* **Supplied entries**:
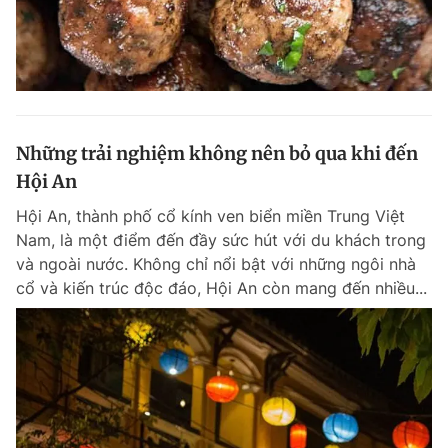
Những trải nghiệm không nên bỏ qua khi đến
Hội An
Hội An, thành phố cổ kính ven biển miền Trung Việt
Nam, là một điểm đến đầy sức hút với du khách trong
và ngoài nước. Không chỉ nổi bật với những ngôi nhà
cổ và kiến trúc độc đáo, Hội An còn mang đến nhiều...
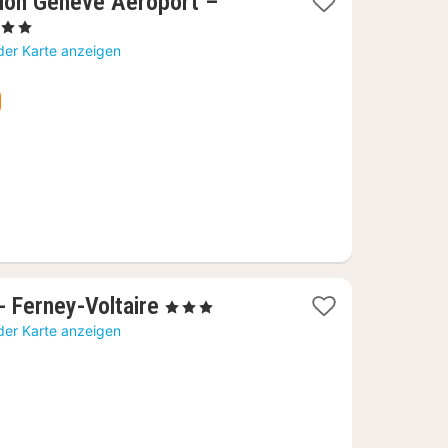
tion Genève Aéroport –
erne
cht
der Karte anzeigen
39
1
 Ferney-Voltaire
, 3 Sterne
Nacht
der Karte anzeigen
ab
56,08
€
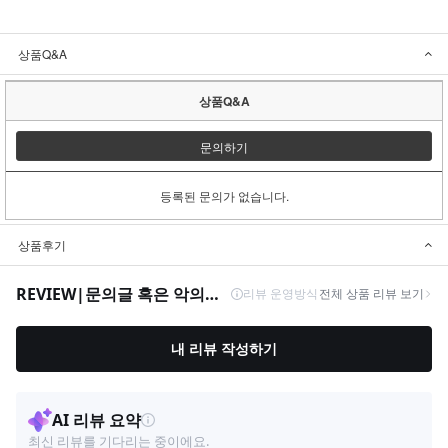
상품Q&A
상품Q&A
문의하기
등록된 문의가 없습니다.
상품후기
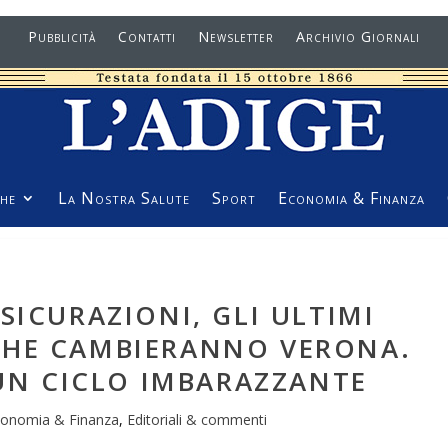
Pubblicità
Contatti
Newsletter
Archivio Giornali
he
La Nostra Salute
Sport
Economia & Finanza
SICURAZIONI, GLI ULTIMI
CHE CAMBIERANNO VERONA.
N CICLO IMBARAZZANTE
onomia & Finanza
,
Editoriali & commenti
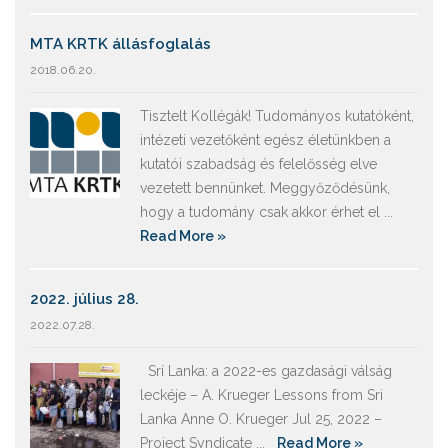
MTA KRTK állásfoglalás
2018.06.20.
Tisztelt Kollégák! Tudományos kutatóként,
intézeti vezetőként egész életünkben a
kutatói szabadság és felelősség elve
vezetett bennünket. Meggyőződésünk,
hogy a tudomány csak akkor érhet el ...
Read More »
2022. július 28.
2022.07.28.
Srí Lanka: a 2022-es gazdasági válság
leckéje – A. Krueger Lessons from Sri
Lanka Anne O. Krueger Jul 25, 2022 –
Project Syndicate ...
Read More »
* * *
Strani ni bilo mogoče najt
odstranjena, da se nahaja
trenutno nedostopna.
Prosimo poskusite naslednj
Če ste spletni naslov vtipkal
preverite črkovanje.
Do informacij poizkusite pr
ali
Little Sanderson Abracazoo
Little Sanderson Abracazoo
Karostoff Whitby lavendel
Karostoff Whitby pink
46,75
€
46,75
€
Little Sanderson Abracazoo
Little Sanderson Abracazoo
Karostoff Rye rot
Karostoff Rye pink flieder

* **Task requirements**: Your answer is the exact run of lines above from the one with "Hội An, thành" through the one with "Ferney-Voltaire", both ends included, minus any picture.

* **Solved problem**:
Hội An, thành phố cổ kính ven biển miền Trung Việt
Nam, là một điểm đến đầy sức hút với du khách trong
và ngoài nước. Không chỉ nổi bật với những ngôi nhà
cổ và kiến trúc độc đáo, Hội An còn mang đến nhiều...
tion Genève Aéroport –
erne
cht
der Karte anzeigen
39
1
 Ferney-Voltaire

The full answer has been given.